Here is Thomas Sowell’s deep insight about economic reality from Basic Economics :
A distinguished British economist named Lionel Robbins gave the classic definition of economics:
Economics is the study of the use of scarce resources which have alternative uses.
What does "scarce" mean? It means that people want more than there is. This may seem like a simple thing, but its implications are often grossly misunderstood, even by highly educated people.
For example, a feature article in the New York Times of August 1, 1999 laid out the economic woes and worries of middle-class Americans—one of the most affluent groups of human being ever to inhabit this planet. Although the story includes a picture of a middle-class family in their own swimming pool, the main headline says: "The American Middle: Just Getting By." Other headings in the article include:
Wishes Deferred and Plans Unmet
Goals That Remain Just Out of Sight
Dogged Saving and Some Luxuries
In short, middle-class Americans’ desires exceed what they can comfortably afford, even though what they already have would be considered unbelievable prosperity by people in many other countries around the world—or even by earlier generations of Americans. Yet both they and the reporter regard them as "just getting by" and a Harvard sociologist spoke of "how budget-constrained these people are." However, it is not something as man-made as a budget which constrains them: Reality constrains them. There has never been enough to satisfy everyone completely. That is what scarcity means.
Although per-capita real income increased 50 percent in just one generation, these middle-class families, "have had to work for their modest gains," according to a Fordham professor quoted in the same article. What a shame they could not get manna from heaven!
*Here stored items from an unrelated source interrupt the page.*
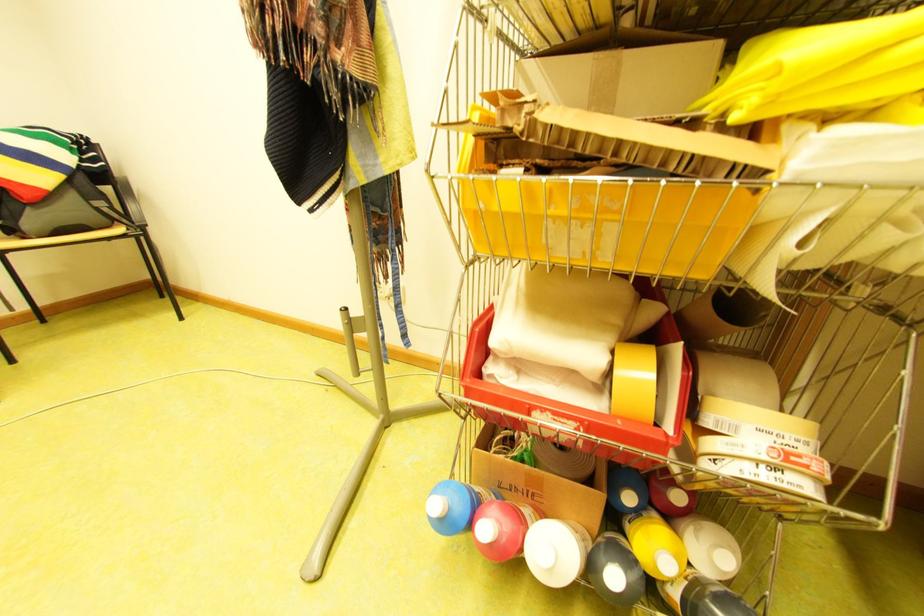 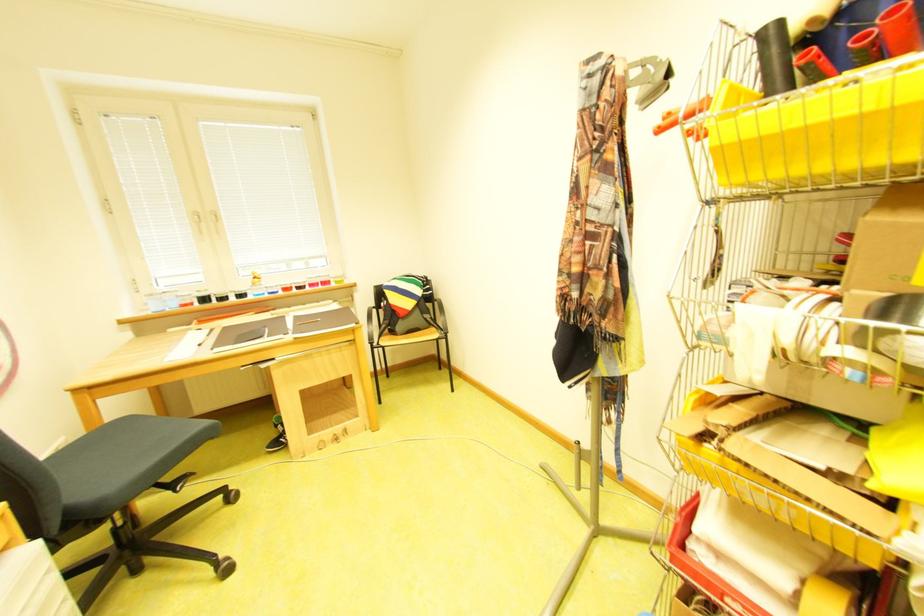 Locate, in the second image, the point that corresponds to pixel 117 222 in the first image.

(439, 326) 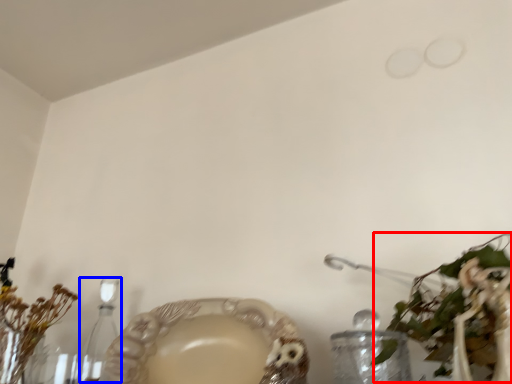 Question: Which point is further to the camera, floral arrangement (highlighted by a red box) or candle holder (highlighted by a blue box)?

Choices:
 (A) floral arrangement
 (B) candle holder

Answer: (B) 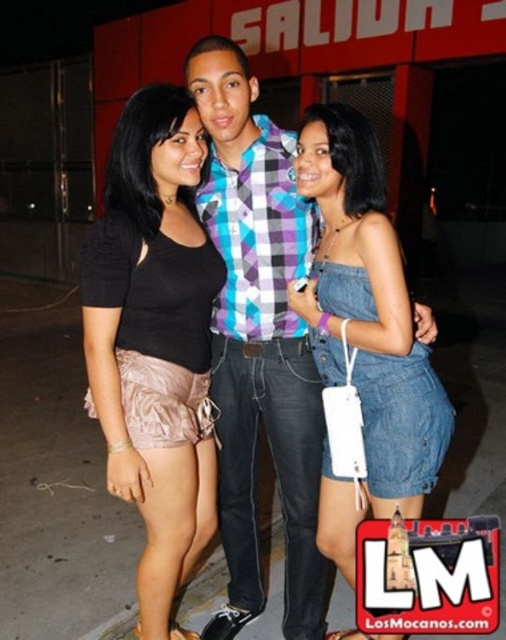 You are a photographer trying to frame a shot of the plaid shirt at center and the denim dress at center. Based on their positions, which clothing item is wider in the image?

The plaid shirt at center is wider than the denim dress at center according to the description.

You are a photographer trying to capture a group photo of the matte black top at center and the denim dress at center. Since you want to ensure both subjects are clearly visible, which clothing item should you focus on first to account for their size differences?

The matte black top at center has a lesser width compared to the denim dress at center, so you should focus on the denim dress at center first because it is wider and might require more attention to capture details properly.

You are organizing a charity event and need to determine which clothing items to donate based on their sizes. You see the plaid shirt at center and the denim dress at center in the image. Which clothing item is bigger in size?

The plaid shirt at center is larger in size than the denim dress at center, so the plaid shirt at center should be chosen if you need to donate the bigger item. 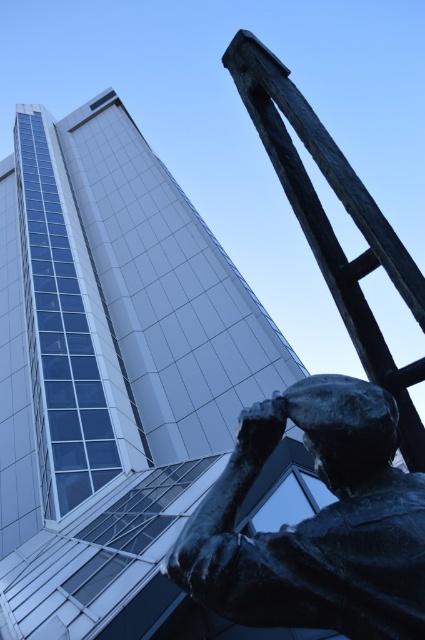 Can you confirm if smooth glass tower at upper left is smaller than bronze textured ladder at upper right?

Actually, smooth glass tower at upper left might be larger than bronze textured ladder at upper right.

Does smooth glass tower at upper left come in front of bronze textured ladder at upper right?

No.

Between point (271, 385) and point (345, 291), which one is positioned behind?

The point (271, 385) is behind.

The image size is (425, 640). Find the location of `smooth glass tower at upper left`. smooth glass tower at upper left is located at coordinates (110, 368).

Does point (371, 465) come closer to viewer compared to point (314, 157)?

Yes, it is in front of point (314, 157).

Who is taller, bronze statue at lower right or bronze textured ladder at upper right?

With more height is bronze textured ladder at upper right.

Where is `bronze statue at lower right`? bronze statue at lower right is located at coordinates (316, 522).

Is point (127, 424) positioned after point (297, 602)?

That is True.

Between point (212, 401) and point (234, 474), which one is positioned behind?

Point (212, 401)

This screenshot has height=640, width=425. I want to click on smooth glass tower at upper left, so click(110, 368). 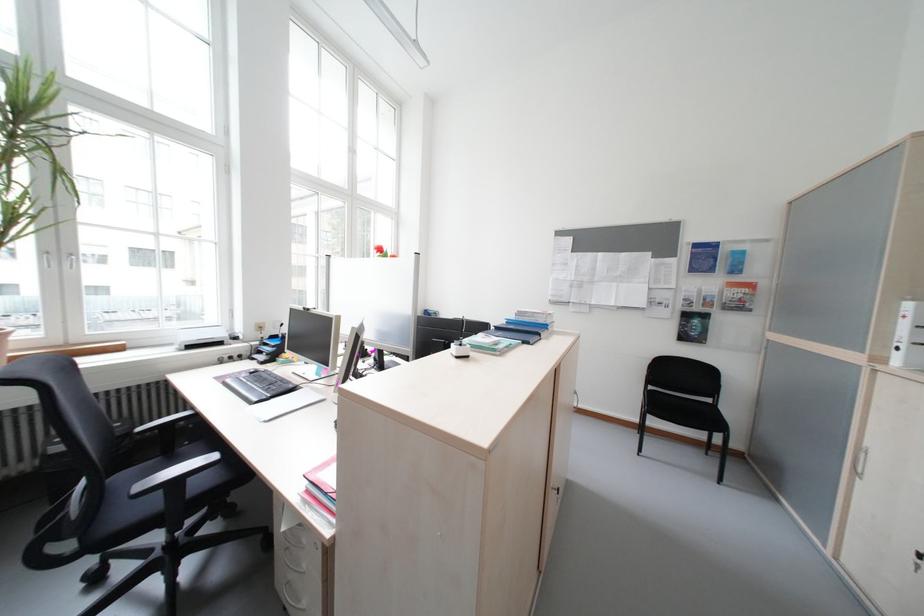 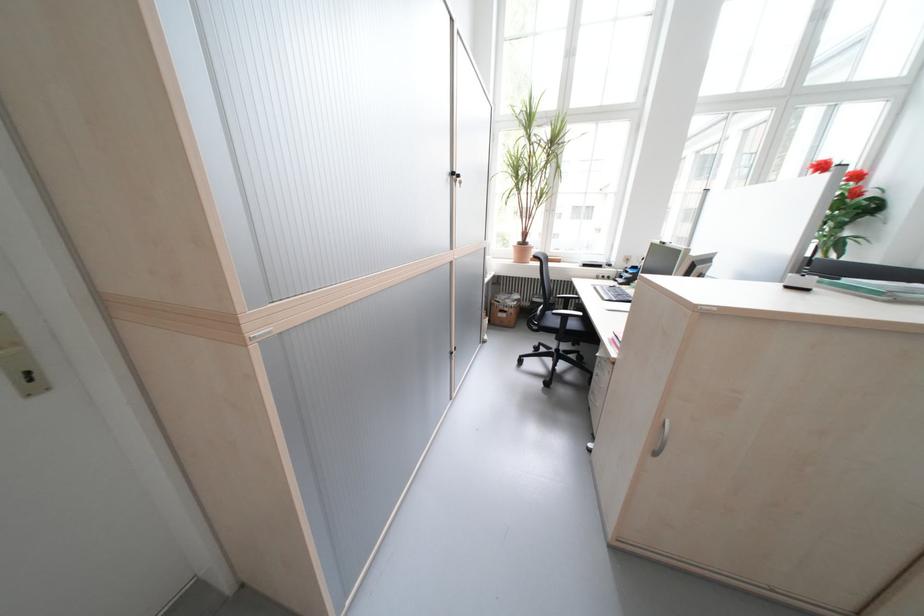 Locate, in the second image, the point that corresponds to pixel 186 484 in the first image.

(575, 318) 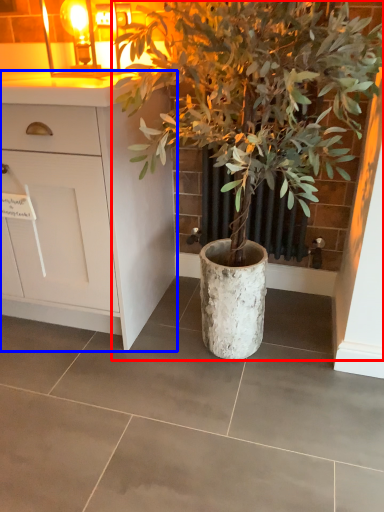 Question: Which point is further to the camera, houseplant (highlighted by a red box) or cabinetry (highlighted by a blue box)?

Choices:
 (A) houseplant
 (B) cabinetry

Answer: (B)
As for the modesty of their gains, this suggests that people not only adjust their expectations upward with growing prosperity, but also adjust their rhetoric as to what it means to be "just getting by." The New York Times reporter wrote of one of these middle-class families:
After getting over their heads in credit card spending years ago, their finances are now in order. "But if we make a wrong move," Geraldine Frazier said, "the pressure we had from the bills will come back, and that is painful."
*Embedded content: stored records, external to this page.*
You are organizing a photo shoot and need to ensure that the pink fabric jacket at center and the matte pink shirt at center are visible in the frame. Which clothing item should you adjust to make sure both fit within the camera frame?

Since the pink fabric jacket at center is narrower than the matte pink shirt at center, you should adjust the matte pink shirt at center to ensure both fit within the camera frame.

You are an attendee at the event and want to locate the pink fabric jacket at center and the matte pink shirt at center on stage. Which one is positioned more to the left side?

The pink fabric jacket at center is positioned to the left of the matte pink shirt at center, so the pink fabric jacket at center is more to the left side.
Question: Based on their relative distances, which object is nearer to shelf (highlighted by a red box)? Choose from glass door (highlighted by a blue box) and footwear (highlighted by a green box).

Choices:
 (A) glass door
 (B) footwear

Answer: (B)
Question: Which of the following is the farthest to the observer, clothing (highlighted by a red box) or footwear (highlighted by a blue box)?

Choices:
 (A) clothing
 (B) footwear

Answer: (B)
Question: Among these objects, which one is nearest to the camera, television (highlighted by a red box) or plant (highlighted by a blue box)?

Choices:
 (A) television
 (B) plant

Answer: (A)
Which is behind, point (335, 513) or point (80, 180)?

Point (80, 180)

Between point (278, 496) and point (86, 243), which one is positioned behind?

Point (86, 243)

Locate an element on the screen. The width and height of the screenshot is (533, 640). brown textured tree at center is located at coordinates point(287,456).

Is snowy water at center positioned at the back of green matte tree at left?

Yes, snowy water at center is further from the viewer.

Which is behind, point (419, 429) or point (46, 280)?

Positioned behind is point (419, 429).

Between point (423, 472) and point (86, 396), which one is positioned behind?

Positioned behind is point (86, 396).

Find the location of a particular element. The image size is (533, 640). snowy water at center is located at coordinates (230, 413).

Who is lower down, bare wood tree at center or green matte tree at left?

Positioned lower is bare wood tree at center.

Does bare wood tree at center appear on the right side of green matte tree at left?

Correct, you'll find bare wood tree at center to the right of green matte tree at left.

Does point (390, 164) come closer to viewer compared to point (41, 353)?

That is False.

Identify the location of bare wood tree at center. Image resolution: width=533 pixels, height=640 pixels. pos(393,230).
To all these people—from academia and journalism, as well as the middle-class people themselves—it apparently seems strange somehow that there should be such a thing as scarcity and that this should imply a need for both productive efforts on their part and personal responsibility in spending. Yet nothing has been more pervasive in the history of the human race than scarcity and all the requirements for economizing that go with scarcity.